Garden is there any now ? used to watch the one with the irish fella, argh cant think of it  they done really grand things in the garden

hope that helps hun, a little insight into my TV habits 

xxx


----------



## DizziSquirrel (Feb 15, 2005)

beachgirl said:


> I don't really watch any tv...might put a film on about once a blue moon but thats it.

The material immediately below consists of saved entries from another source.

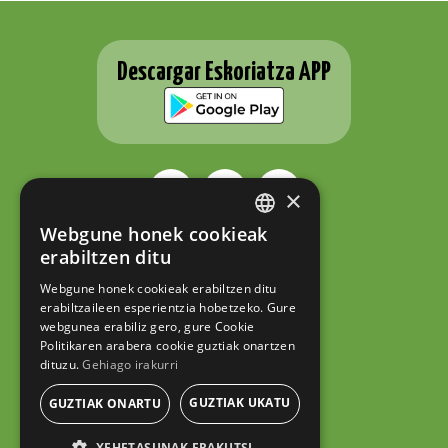
Descargar Eskoriatza APP
×
Webgune honek cookieak
BASQUE
ESKORIATZAKO UDALA
erabiltzen ditu
Fernando Eskoriatza plaza 1
SPANISH
20540 Eskoriatza (Gipuzkoa)
Webgune honek cookieak erabiltzen ditu
Tel.: 943 71 44 07
erabiltzaileen esperientzia hobetzeko. Gure
hazi@eskoriatza.eus
webgunea erabiliz gero, gure Cookie
Politikaren arabera cookie guztiak onartzen
Contacto
dituzu.
Gehiago irakurri
Aviso legal
Política de privacidad
GUZTIAK UKATU
GUZTIAK ONARTU
Política de cookies
XEHETASUNAK ERAKUTSI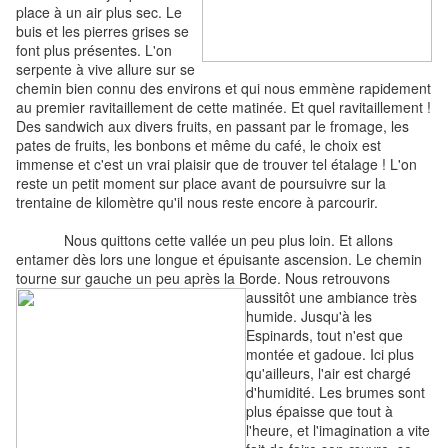
place à un air plus sec. Le
buis et les pierres grises se
font plus présentes. L'on
serpente à vive allure sur se
chemin bien connu des environs et qui nous emmène rapidement
au premier ravitaillement de cette matinée. Et quel ravitaillement !
Des sandwich aux divers fruits, en passant par le fromage, les
pates de fruits, les bonbons et même du café, le choix est
immense et c'est un vrai plaisir que de trouver tel étalage ! L'on
reste un petit moment sur place avant de poursuivre sur la
trentaine de kilomètre qu'il nous reste encore à parcourir.
Nous quittons cette vallée un peu plus loin. Et allons
entamer dès lors une longue et épuisante ascension. Le chemin
tourne sur gauche un peu après la Borde. Nous retrouvons
aussitôt une ambiance très
humide. Jusqu'à les
Espinards, tout n'est que
montée et gadoue. Ici plus
qu'ailleurs, l'air est chargé
d'humidité. Les brumes sont
plus épaisse que tout à
l'heure, et l'imagination a vite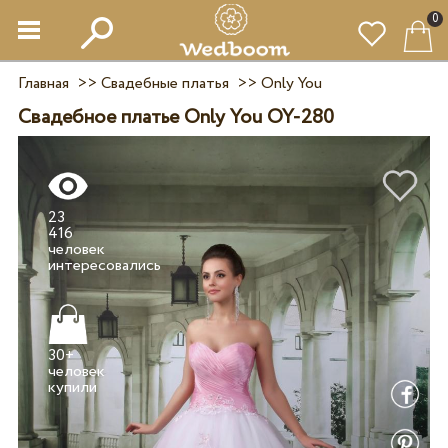
0
Главная
>>
Свадебные платья
>>
Only You
Свадебное платье Only You OY-280
23
416
человек
30+
человек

Film List is to be another post  watch this space!

Cleg      

~Dizzi~


----------



## beachgirl (Jun 7, 2007)

Excellent, looking forward to that.


----------



## cleg (Jun 27, 2006)

lurveee films too 

Diz your welcome 

xxx


----------



## kitten1 (Jan 1, 2007)

I don't watch soaps anymore as never remember to put telly on!!

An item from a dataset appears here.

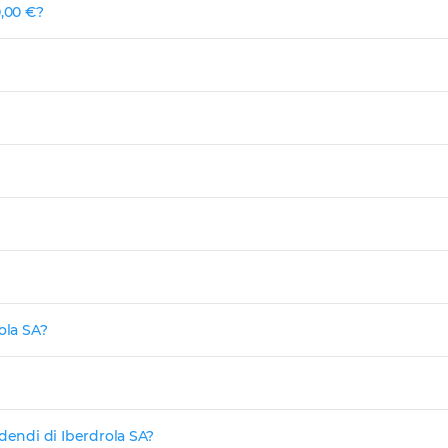
0,00 €?
ola SA?
dendi di Iberdrola SA?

The only telly I get to watch consistently is:

Food - Big Cook, Little cook

Variety - Tikka Billa, Something special.....

Garden - In the Night Garden...

(can you spot the theme?!?!)    

Love watching Top Gear, Judge Judy, Jeremy Kyle and Simpsons and Family Guy. (These tend to be on when C is due a feed!!    Or, I have them on DVD)


----------



## DizziSquirrel (Feb 15, 2005)




----------



## Siobhan1 (Jun 24, 2004)

Soaps - I don't follow any religously anymore but occasionaly watch Eastenders & Corrie

Drama - Things like Trial & Retribution, The Bill (should that be a soap?), The Fixer, ITV 1 & 2 part dramas

Reality - Strictly Come Dancing, Big Brother (UK&USA), America's Next Top Model, also Britains versions, The Apprentice, I'm a celeb, Jordan & Peter, The Hills, Making the Band   It would be easier to say which ones I don't watch!  

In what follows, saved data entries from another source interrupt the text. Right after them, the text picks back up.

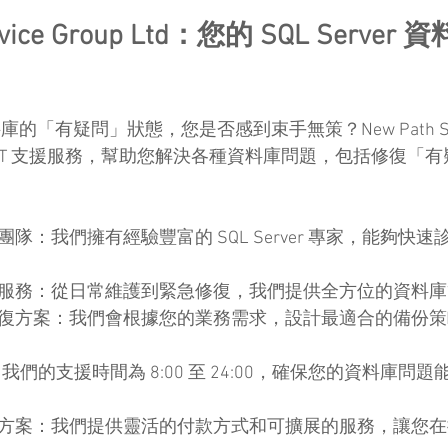
ervice Group Ltd：您的 SQL Serve
 資料庫的「有疑問」狀態，您是否感到束手無策？New Path Servi
的 IT 支援服務，幫助您解決各種資料庫問題，包括修復「
團隊：我們擁有經驗豐富的 SQL Server 專家，能夠快
援服務：從日常維護到緊急修復，我們提供全方位的資料
恢復方案：我們會根據您的業務需求，設計最適合的備份
援：我們的支援時間為 8:00 至 24:00，確保您的資料庫問
決方案：我們提供靈活的付款方式和可擴展的服務，讓您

Variety - Ant & Dec, X Factor

American - Prison Break, Desperate Housewives, Everybody loves Raymond, Law & Order, Shark

Sport - None

Food - Masterchef, Ramsays Nightmares

Home - None

   I'm a telly addict! 

Garden - None


----------



## Shellebell (Dec 31, 2004)

What, other than *FRIENDS* Dizzi 

Soaps ? 
Occasionally Eastenders, Hollyoaks, Corrie

Drama ?
Does Torchwood count 

Reality ?
Used to watch Big Brother ( and go most Fri to evictions) but not the same anymore

Variety ?
Ant and Dec, S Come Dancing, Paul O'Grady

American ?
LOADS old and new, friends, frasier, 2 and a half men, Numbers, CSI, NCIS, Criminal Minds, Girls of the playboy mansion..... erm way to more but can't think of them right now  

Sport ?
Keep an eye on most sports, esp American footie, Rugby and athletics and olympics coming up soon 

Food ?
Any of the Gordon Ramsey stuff

Home ?
Love home improvement shows, esp Grand Designs

Garden ?

Can I add a light entertainment bit?
Jam and Jerusalem, and stuff like Most Haunted and any shows about psychic's/real life crime

You know most of this is recorded on Sky + to watch at a later date


----------



## ♥Tamsin♥ (Jun 29, 2004)

Soaps ? 
Emmerdale & Corrie

Drama ?
The Fixer

Reality ?
Big Brother, The Apprentice, X-Factor, Dancing on Ice, I'm a Celebrity.....

Variety ?
Ant & Dec, Harry Hill TV Burp and You've Been Framed! Cops with Cameras. 

American ?
Yuck!!!  Can't stand any of it

Sport ?
Formula 1

Food ?
Ramsays Nightmares occasionally, Ready,Steady Cook!

Home ?
Homes Under The Hammer

Garden ?
Loved Groundforce when it was on!


----------



## MrsRedcap (Jan 6, 2006)

I don't get to watch any telly...Hubby has Xbox on most of the time. But when I do it's the music channels Kerrang, Scuzz etc.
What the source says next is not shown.